Prove that $f$ is uniformly continuous on $X$ if and only if for any sequences $(x_n)$ and $(z_n)$ in $X$, $$d(x_n,z_n)\to0\implies\rho(f(x_n),f(z_n))\to0.$$
I know that $f$ is uniformly continuous on $X$ if $\forall\epsilon>0, \exists\delta>0$ such that $d(x,x')<\delta\implies\rho(f(x),f(x'))<\epsilon$. It seems that we can apply it directly to prove the question by changing $x$ with $x_n$ and $x'$ with $z_n$ and choose $\delta=\epsilon$ since it converges to 0. I am not sure whether my reasoning is correct? Can anyone please lend me some help?
Also, I am tempted to use Cauchy, but it is not exactly Cauchy.
Any ideas how to write the proof?
Thank you for the helps!
The direction "uniform continuity implies the sequence property" is a bit sloppy.

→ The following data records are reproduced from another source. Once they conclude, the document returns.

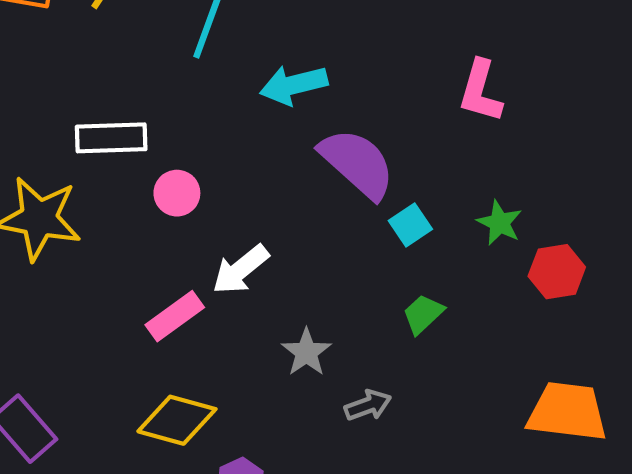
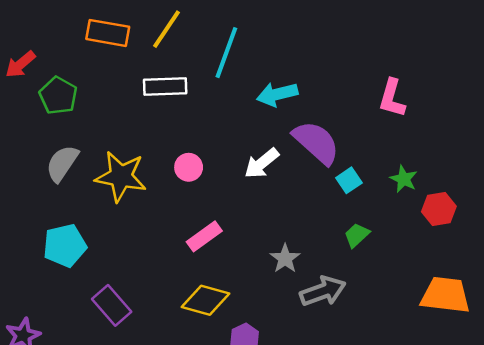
white rectangle: (111, 138) -> (165, 86), moved
pink circle: (177, 193) -> (189, 167), moved
white arrow: (241, 269) -> (262, 163), moved
gray arrow: (368, 405) -> (323, 291), size x1.6

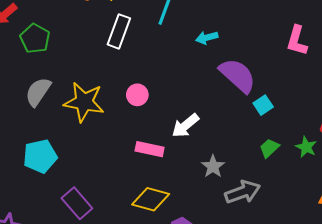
white rectangle: (165, 86) -> (119, 31), turned -68
cyan arrow: (277, 94) -> (207, 38), size x0.7
white arrow: (262, 163) -> (185, 126), moved
green star: (404, 179) -> (306, 147), moved
pink rectangle: (204, 236) -> (150, 149), turned 48

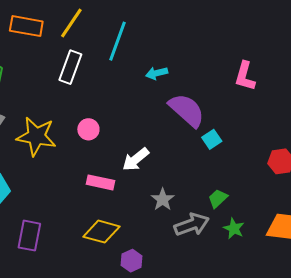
green star: (306, 147) -> (234, 229), moved
green trapezoid: (269, 148) -> (218, 198), moved
purple rectangle: (77, 203) -> (29, 236), turned 52

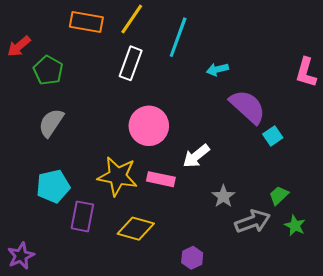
pink circle: (88, 129) -> (149, 126), size x1.8
yellow star: (36, 136) -> (118, 176), moved
yellow diamond: (102, 232) -> (136, 229), moved
purple rectangle: (29, 236) -> (82, 216), moved

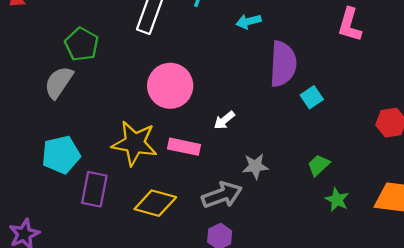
green pentagon: (48, 70) -> (82, 44), moved
purple semicircle: (248, 107) -> (283, 64), turned 51
white arrow: (196, 156) -> (224, 120), size x0.7
gray star: (223, 196) -> (255, 166), turned 30
gray arrow: (253, 222) -> (222, 195), moved

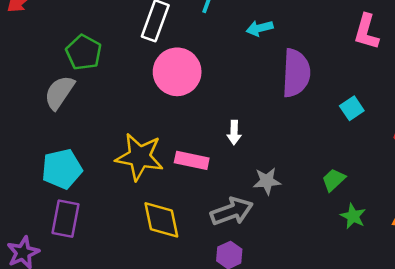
pink circle: (170, 86) -> (177, 72), moved
cyan square: (312, 97) -> (352, 108), moved
white arrow: (224, 120) -> (234, 132), turned -50
purple rectangle: (94, 189) -> (65, 219), moved
yellow diamond: (155, 203) -> (161, 220), turned 63

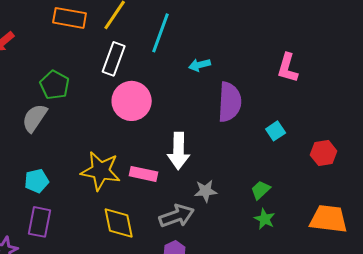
white arrow: (234, 132) -> (179, 151), size x1.8
cyan pentagon: (62, 169) -> (37, 181), size x0.7
green star: (353, 216) -> (265, 219), moved

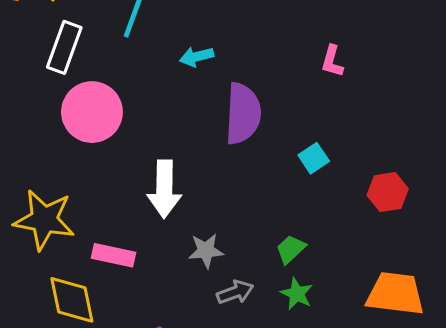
pink L-shape: (288, 68) -> (332, 61), size x0.7
pink rectangle: (144, 174) -> (114, 255), moved
gray arrow: (177, 216) -> (235, 292), moved, size x0.7

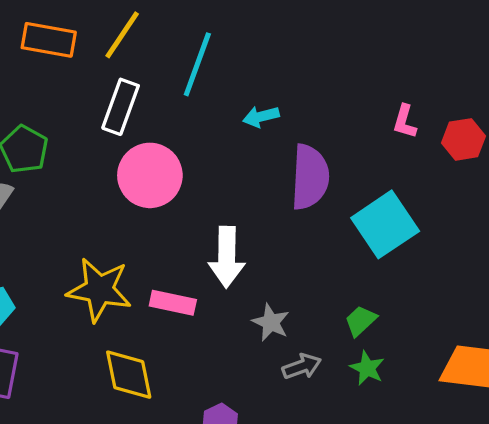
cyan square: (314, 158) -> (385, 224), size x2.0
red hexagon: (388, 192) -> (463, 139), moved
gray star: (206, 251) -> (271, 322), turned 30
pink rectangle: (114, 255) -> (173, 303), moved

Suppose $d(x_n, z_n) \rightarrow 0$. We want to show that $\rho(f(x_n), f(z_n)) \rightarrow 0$. So pick $\varepsilon > 0$. Then pick $\delta > 0$ from the definition of uniform continuity of $f$. Then there is some $N$ such that
$$\forall n \ge N: \left| d(x_n, z_n) - 0 \right| = d(x_n, z_n) < \delta $$
so for that same $N$
$$\forall n \ge N: \rho(f(x_n), f(z_n)) = \left| \rho(f(x_n), f(z_n)) - 0 \right| < \varepsilon$$
as required.
Now suppose the sequence condition holds for $f$. And suppose $f$ is not uniformly contininuous. This means that (using logical negation):
$$\exists \varepsilon > 0: \forall \delta > 0: \lnot\left(\forall x,x' \in X : d(x, x') < \delta \rightarrow \rho(f(x), f(x')) < \varepsilon\right)$$
which we can rewrite (because an implication is only false when the left side is true and the right side is false) as
$$\exists \varepsilon > 0: \forall \delta > 0: \left( \exists x,x' \in X: d(x,x') < \delta \land \rho(f(x), f(x') \ge \varepsilon \right)$$
So we have this fixed $\varepsilon$ and we can pick arbitrarily close points in $X$ that have images always at least $\varepsilon$ apart. In particular we can pick points $x_n, z_n$ with this property and such that $d(x_n, z_n) < \frac{1}{n}$. Now the $(x_n), (z_n)$ have the property needed for the sequence property (their distances converge to $0$), but the sequences of their images are always $\varepsilon$ apart, so definitely their distances in $Y$ do not converge to $0$. This contradicts the sequence condition, so $f$ must be uniformly continuous.